**MATERIAL FOR THE TASK**
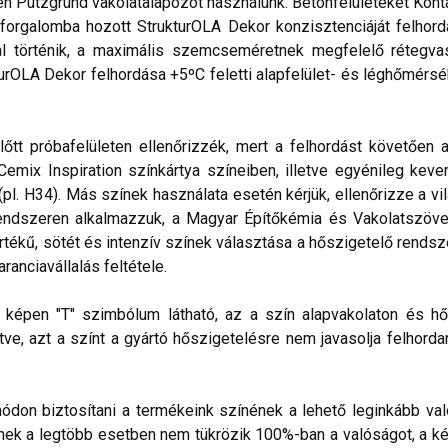
n Putzgrund vakolatalapozót használunk. Betonfelületeket Konta
rgalomba hozott StrukturOLA Dekor konzisztenciáját felhordás
val történik, a maximális szemcseméretnek megfelelő rétegv
turOLA Dekor felhordása +5ºC feletti alapfelület- és léghőmérsék
lőtt próbafelületen ellenőrizzék, mert a felhordást követően 
mix Inspiration színkártya színeiben, illetve egyénileg kever
pl. H34). Más színek használata esetén kérjük, ellenőrizze a vi
rendszeren alkalmazzuk, a Magyar Építőkémia és Vakolatszöv
értékű, sötét és intenzív színek választása a hőszigetelő rend
ranciavállalás feltétele.
lő képen "T" szimbólum látható, az a szín alapvakolaton és hő
ve, azt a színt a gyártó hőszigetelésre nem javasolja felhorda
don biztosítani a termékeink színének a lehető leginkább val
nek a legtöbb esetben nem tükrözik 100%-ban a valóságot, a ké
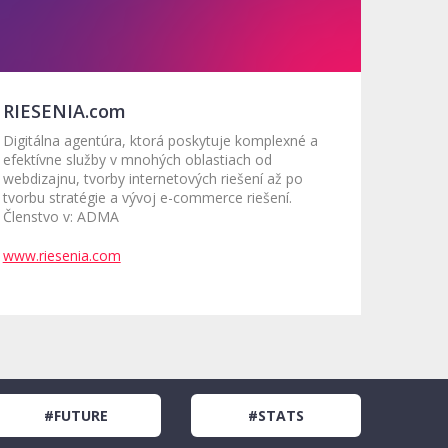
RIESENIA.com
Digitálna agentúra, ktorá poskytuje komplexné a
efektívne služby v mnohých oblastiach od
webdizajnu, tvorby internetových riešení až po
tvorbu stratégie a vývoj e-commerce riešení.
Členstvo v: ADMA
www.riesenia.com
#FUTURE
#STATS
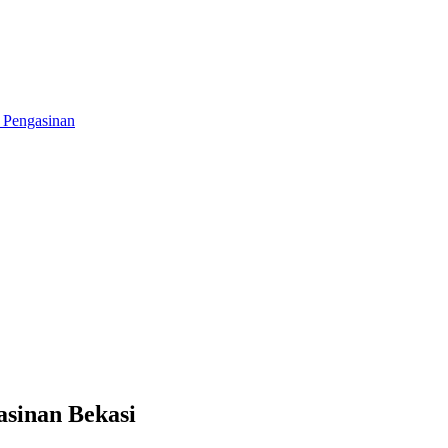
sinan Bekasi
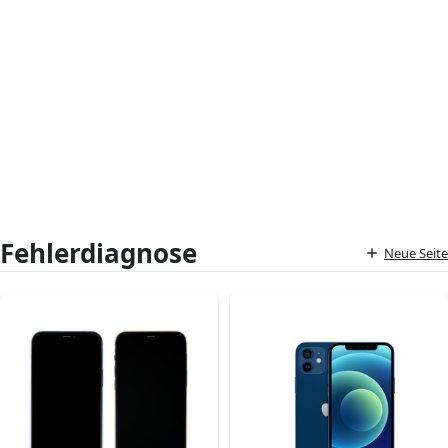
Fehlerdiagnose
Neue Seite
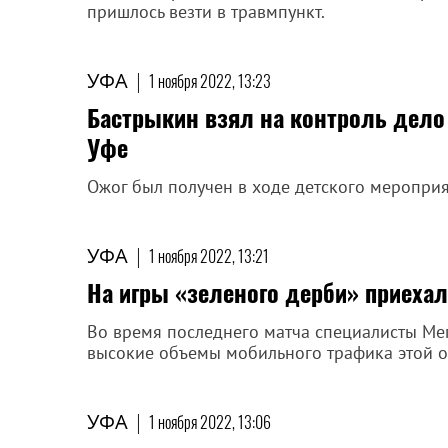
пришлось везти в травмпункт.
УФА
|
1 ноября 2022, 13:23
Бастрыкин взял на контроль дело 
Уфе
Ожог был получен в ходе детского мероприя
УФА
|
1 ноября 2022, 13:21
На игры «зеленого дерби» приеха
Во время последнего матча специалисты Ме
высокие объемы мобильного трафика этой о
УФА
|
1 ноября 2022, 13:06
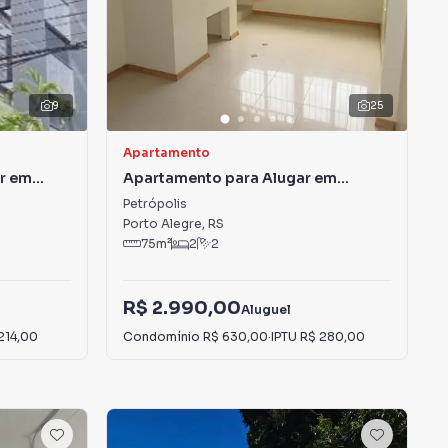
9
25
Apartamento
ar em
Apartamento para Alugar em
Petrópolis
Petrópolis
Porto Alegre
,
RS
75
m²
2
2
R$ 2.990,00
Aluguel
214,00
Condomínio
R$ 630,00
·
IPTU
R$ 280,00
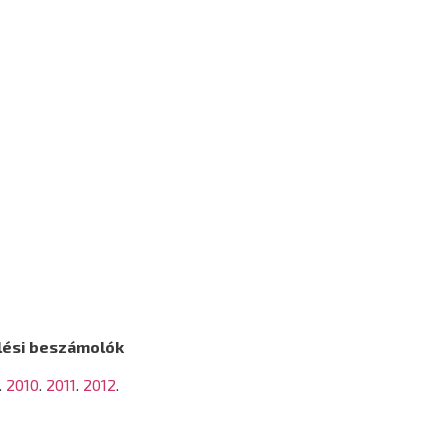
ülési beszámolók
.
2010
.
2011
.
2012
.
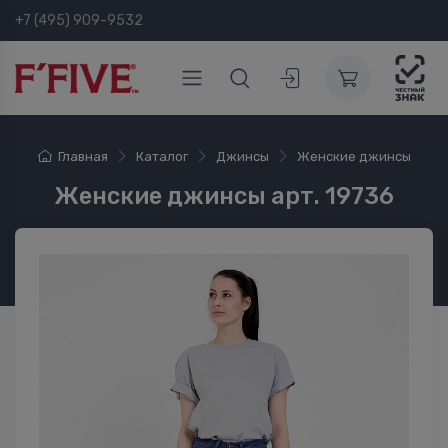
+7 (495) 909-9532
Главная
Каталог
Джинсы
Женские джинсы
Женские джинсы арт. 19736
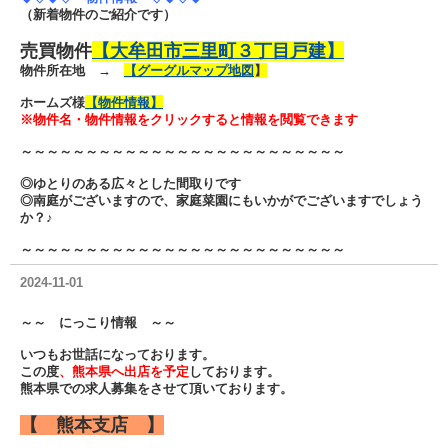
（新着物件のご紹介です）
売買物件
【
大牟田市三里町３丁目戸建】
物件所在地 →
【グーグルマップ地図
】
ホームズ様
【
物件情報】
※物件名・物件情報をクリックすると情報を閲覧できます
～～～～～～～～～～～～～～～～～～～～～～～～～
◎ゆとりのある広々とした間取りです
◎南庭がございますので、家庭菜園にもいかがでございますでしょう
か？♪
～～～～～～～～～～～～～～～～～～～～～～～～～
2024-11-01
～～ にっこり情報 ～～
いつもお世話になっております。
この度
、熊本県へ出店を予定
しております。
熊本県での求人募集をさせて頂いております。
【 熊本支店 】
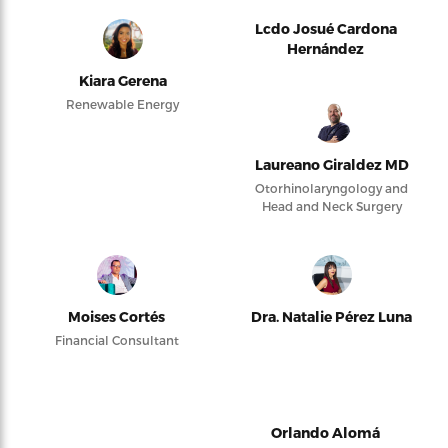
Lcdo Josué Cardona
Hernández
Kiara Gerena
Renewable Energy
Laureano Giraldez MD
Otorhinolaryngology and
Head and Neck Surgery
Moises Cortés
Dra. Natalie Pérez Luna
Financial Consultant
Orlando Alomá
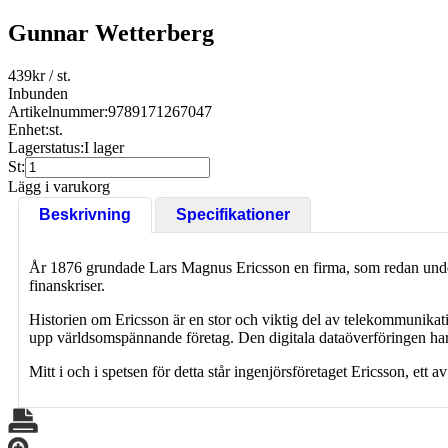
Gunnar Wetterberg
439
kr
/ st.
Inbunden
Artikelnummer:
9789171267047
Enhet:
st.
Lagerstatus:
I lager
St:
Lägg i varukorg
Beskrivning
Specifikationer
År 1876 grundade Lars Magnus Ericsson en firma, som redan under ha
finanskriser.
Historien om Ericsson är en stor och viktig del av telekommunikat
upp världsomspännande företag. Den digitala dataöverföringen har 
Mitt i och i spetsen för detta står ingenjörsföretaget Ericsson, ett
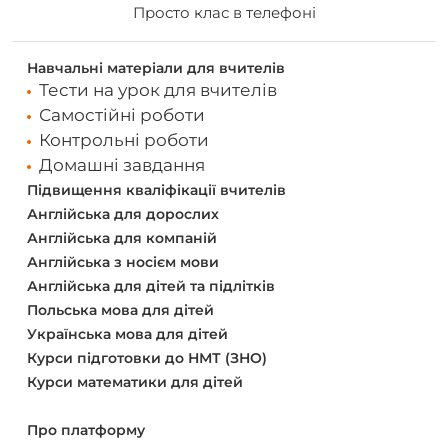
Просто клас в телефоні
Навчальні матеріали для вчителів
Тести на урок для вчителів
Самостійні роботи
Контрольні роботи
Домашні завдання
Підвищення кваліфікації вчителів
Англійська для дорослих
Англійська для компаній
Англійська з носієм мови
Англійська для дітей та підлітків
Польська мова для дітей
Українська мова для дітей
Курси підготовки до НМТ (ЗНО)
Курси математики для дітей
Про платформу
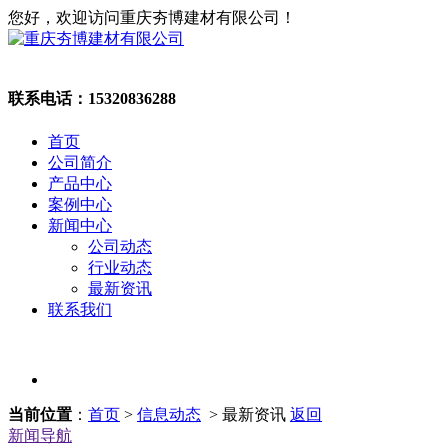
您好，欢迎访问重庆夯博建材有限公司！
联系电话：
15320836288
首页
公司简介
产品中心
案例中心
新闻中心
公司动态
行业动态
最新资讯
联系我们
当前位置
：
首页
>
信息动态
> 最新资讯
返回
新闻导航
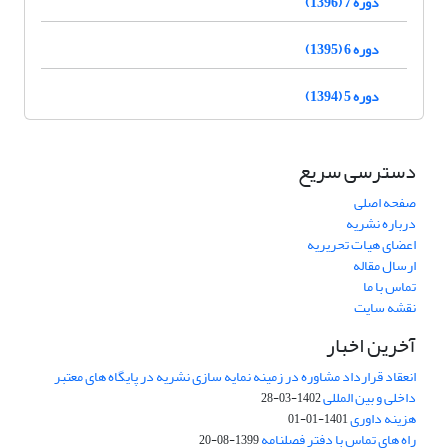
دوره 7 (1396)
دوره 6 (1395)
دوره 5 (1394)
دسترسی سریع
صفحه اصلی
درباره نشریه
اعضای هیات تحریریه
ارسال مقاله
تماس با ما
نقشه سایت
آخرین اخبار
انعقاد قرارداد مشاوره در زمینه نمایه سازی نشریه در پایگاه های معتبر
داخلی و بین المللی
1402-03-28
هزینه داوری
1401-01-01
راه های تماس با دفتر فصلنامه
1399-08-20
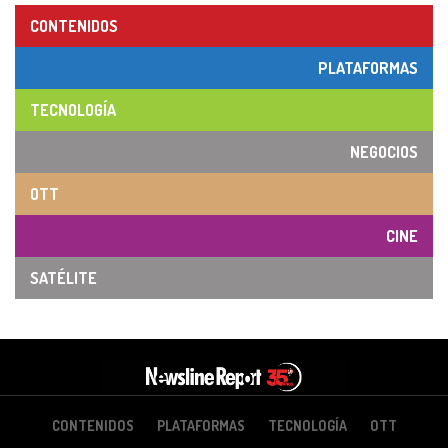
CONTENIDOS
PLATAFORMAS
TECNOLOGÍA
NEGOCIOS
OTT
CINE
SATÉLITE
CONTENIDOS
PLATAFORMAS
TECNOLOGÍA
OTT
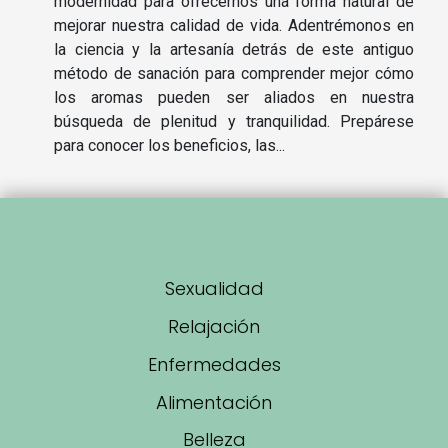
modernidad para ofrecernos una forma natural de
mejorar nuestra calidad de vida. Adentrémonos en
la ciencia y la artesanía detrás de este antiguo
método de sanación para comprender mejor cómo
los aromas pueden ser aliados en nuestra
búsqueda de plenitud y tranquilidad. Prepárese
para conocer los beneficios, las...
Sexualidad
Relajación
Enfermedades
Alimentación
Belleza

**PROBLEM STATEMENT**
Your answer should be every line above, written out exactly, with no pictures.

**EXERCISE RESPONSE**
n Putzgrund vakolatalapozót használunk. Betonfelületeket Konta
rgalomba hozott StrukturOLA Dekor konzisztenciáját felhordás
val történik, a maximális szemcseméretnek megfelelő rétegv
turOLA Dekor felhordása +5ºC feletti alapfelület- és léghőmérsék
lőtt próbafelületen ellenőrizzék, mert a felhordást követően 
mix Inspiration színkártya színeiben, illetve egyénileg kever
pl. H34). Más színek használata esetén kérjük, ellenőrizze a vi
rendszeren alkalmazzuk, a Magyar Építőkémia és Vakolatszöv
értékű, sötét és intenzív színek választása a hőszigetelő rend
ranciavállalás feltétele.
lő képen "T" szimbólum látható, az a szín alapvakolaton és hő
ve, azt a színt a gyártó hőszigetelésre nem javasolja felhorda
don biztosítani a termékeink színének a lehető leginkább val
nek a legtöbb esetben nem tükrözik 100%-ban a valóságot, a ké
RIESENIA.com
Digitálna agentúra, ktorá poskytuje komplexné a
efektívne služby v mnohých oblastiach od
webdizajnu, tvorby internetových riešení až po
tvorbu stratégie a vývoj e-commerce riešení.
Členstvo v: ADMA
www.riesenia.com
#FUTURE
#STATS
sinan Bekasi
Fehlerdiagnose
Neue Seite
пришлось везти в травмпункт.
УФА
|
1 ноября 2022, 13:23
Бастрыкин взял на контроль дело 
Уфе
Ожог был получен в ходе детского мероприя
УФА
|
1 ноября 2022, 13:21
На игры «зеленого дерби» приеха
Во время последнего матча специалисты Ме
высокие объемы мобильного трафика этой о
УФА
|
1 ноября 2022, 13:06
9
25
Apartamento
ar em
Apartamento para Alugar em
Petrópolis
Petrópolis
Porto Alegre
,
RS
75
m²
2
2
R$ 2.990,00
Aluguel
214,00
Condomínio
R$ 630,00
·
IPTU
R$ 280,00
ülési beszámolók
.
2010
.
2011
.
2012
.
+7 (495) 909-9532
Главная
Каталог
Джинсы
Женские джинсы
Женские джинсы арт. 19736
（新着物件のご紹介です）
売買物件
【
大牟田市三里町３丁目戸建】
物件所在地 →
【グーグルマップ地図
】
ホームズ様
【
物件情報】
※物件名・物件情報をクリックすると情報を閲覧できます
～～～～～～～～～～～～～～～～～～～～～～～～～
◎ゆとりのある広々とした間取りです
◎南庭がございますので、家庭菜園にもいかがでございますでしょう
か？♪
～～～～～～～～～～～～～～～～～～～～～～～～～
2024-11-01
～～ にっこり情報 ～～
いつもお世話になっております。
この度
、熊本県へ出店を予定
しております。
熊本県での求人募集をさせて頂いております。
【 熊本支店 】
Lcdo Josué Cardona
Hernández
Kiara Gerena
Renewable Energy
Laureano Giraldez MD
Otorhinolaryngology and
Head and Neck Surgery
Moises Cortés
Dra. Natalie Pérez Luna
Financial Consultant
Orlando Alomá
Gunnar Wetterberg
439
kr
/ st.
Inbunden
Artikelnummer:
9789171267047
Enhet:
st.
Lagerstatus:
I lager
St:
Lägg i varukorg
Beskrivning
Specifikationer
År 1876 grundade Lars Magnus Ericsson en firma, som redan under ha
finanskriser.
Historien om Ericsson är en stor och viktig del av telekommunikat
upp världsomspännande företag. Den digitala dataöverföringen har 
Mitt i och i spetsen för detta står ingenjörsföretaget Ericsson, ett
Просто клас в телефоні
Навчальні матеріали для вчителів
Тести на урок для вчителів
Самостійні роботи
Контрольні роботи
Домашні завдання
Підвищення кваліфікації вчителів
Англійська для дорослих
Англійська для компаній
Англійська з носієм мови
Англійська для дітей та підлітків
Польська мова для дітей
Українська мова для дітей
Курси підготовки до НМТ (ЗНО)
Курси математики для дітей
Про платформу
您好，欢迎访问重庆夯博建材有限公司！
联系电话：
15320836288
首页
公司简介
产品中心
案例中心
新闻中心
公司动态
行业动态
最新资讯
联系我们
当前位置
：
首页
>
信息动态
> 最新资讯
返回
新闻导航
دوره 7 (1396)
دوره 6 (1395)
دوره 5 (1394)
دسترسی سریع
صفحه اصلی
درباره نشریه
اعضای هیات تحریریه
ارسال مقاله
تماس با ما
نقشه سایت
آخرین اخبار
انعقاد قرارداد مشاوره در زمینه نمایه سازی نشریه در پایگاه های معتبر
داخلی و بین المللی
1402-03-28
هزینه داوری
1401-01-01
راه های تماس با دفتر فصلنامه
1399-08-20
CONTENIDOS
PLATAFORMAS
TECNOLOGÍA
NEGOCIOS
OTT
CINE
SATÉLITE
CONTENIDOS
PLATAFORMAS
TECNOLOGÍA
OTT
modernidad para ofrecernos una forma natural de
mejorar nuestra calidad de vida. Adentrémonos en
la ciencia y la artesanía detrás de este antiguo
método de sanación para comprender mejor cómo
los aromas pueden ser aliados en nuestra
búsqueda de plenitud y tranquilidad. Prepárese
para conocer los beneficios, las...
Sexualidad
Relajación
Enfermedades
Alimentación
Belleza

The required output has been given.